TASK DESCRIPTION:
Repeat only the stretch of lines below that runs from the line with "Finance (73, 1665)" through the line with "Company (76, 2073)", unaltered.

[Dataset excerpts]

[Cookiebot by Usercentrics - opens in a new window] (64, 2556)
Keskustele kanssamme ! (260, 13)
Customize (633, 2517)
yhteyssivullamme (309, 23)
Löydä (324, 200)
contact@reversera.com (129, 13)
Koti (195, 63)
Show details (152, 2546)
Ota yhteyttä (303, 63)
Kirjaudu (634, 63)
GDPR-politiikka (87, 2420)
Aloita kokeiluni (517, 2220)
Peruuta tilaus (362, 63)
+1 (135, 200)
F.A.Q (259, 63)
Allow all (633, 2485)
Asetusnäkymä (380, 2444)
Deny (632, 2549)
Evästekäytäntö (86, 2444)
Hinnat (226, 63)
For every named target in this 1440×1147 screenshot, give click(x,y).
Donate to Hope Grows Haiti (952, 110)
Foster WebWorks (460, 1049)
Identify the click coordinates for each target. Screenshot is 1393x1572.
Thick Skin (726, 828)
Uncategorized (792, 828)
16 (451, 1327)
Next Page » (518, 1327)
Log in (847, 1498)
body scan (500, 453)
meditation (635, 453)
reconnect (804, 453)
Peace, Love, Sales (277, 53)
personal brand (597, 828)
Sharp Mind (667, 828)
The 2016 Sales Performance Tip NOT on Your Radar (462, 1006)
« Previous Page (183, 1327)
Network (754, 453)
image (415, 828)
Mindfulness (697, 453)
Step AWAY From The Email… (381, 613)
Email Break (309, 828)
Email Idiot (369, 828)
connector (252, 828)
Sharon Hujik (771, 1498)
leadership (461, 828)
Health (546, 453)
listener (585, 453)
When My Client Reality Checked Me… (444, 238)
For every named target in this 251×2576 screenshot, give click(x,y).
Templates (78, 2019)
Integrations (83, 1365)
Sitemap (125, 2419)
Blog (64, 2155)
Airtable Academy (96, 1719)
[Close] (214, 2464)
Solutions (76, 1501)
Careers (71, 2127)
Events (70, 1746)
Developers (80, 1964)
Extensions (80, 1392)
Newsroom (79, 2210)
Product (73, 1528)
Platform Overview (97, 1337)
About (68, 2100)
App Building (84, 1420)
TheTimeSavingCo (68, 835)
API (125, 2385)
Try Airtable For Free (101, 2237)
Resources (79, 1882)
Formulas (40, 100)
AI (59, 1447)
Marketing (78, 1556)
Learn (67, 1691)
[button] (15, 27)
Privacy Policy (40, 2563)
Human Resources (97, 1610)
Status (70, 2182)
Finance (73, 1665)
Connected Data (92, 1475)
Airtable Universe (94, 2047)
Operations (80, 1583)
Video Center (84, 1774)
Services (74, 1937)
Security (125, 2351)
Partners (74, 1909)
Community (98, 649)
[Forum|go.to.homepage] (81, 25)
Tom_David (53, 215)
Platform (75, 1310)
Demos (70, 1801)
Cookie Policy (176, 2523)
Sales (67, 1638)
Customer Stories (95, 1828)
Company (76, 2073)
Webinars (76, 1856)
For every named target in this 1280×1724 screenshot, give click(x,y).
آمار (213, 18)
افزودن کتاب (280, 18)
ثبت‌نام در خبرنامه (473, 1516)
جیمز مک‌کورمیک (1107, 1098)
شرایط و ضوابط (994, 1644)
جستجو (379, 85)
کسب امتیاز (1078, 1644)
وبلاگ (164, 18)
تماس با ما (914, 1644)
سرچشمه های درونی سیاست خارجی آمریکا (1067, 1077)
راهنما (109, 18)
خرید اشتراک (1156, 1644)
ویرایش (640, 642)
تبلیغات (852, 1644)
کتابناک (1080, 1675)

OUTPUT OF THE EXERCISE:
Finance (73, 1665)
Connected Data (92, 1475)
Airtable Universe (94, 2047)
Operations (80, 1583)
Video Center (84, 1774)
Services (74, 1937)
Security (125, 2351)
Partners (74, 1909)
Community (98, 649)
[Forum|go.to.homepage] (81, 25)
Tom_David (53, 215)
Platform (75, 1310)
Demos (70, 1801)
Cookie Policy (176, 2523)
Sales (67, 1638)
Customer Stories (95, 1828)
Company (76, 2073)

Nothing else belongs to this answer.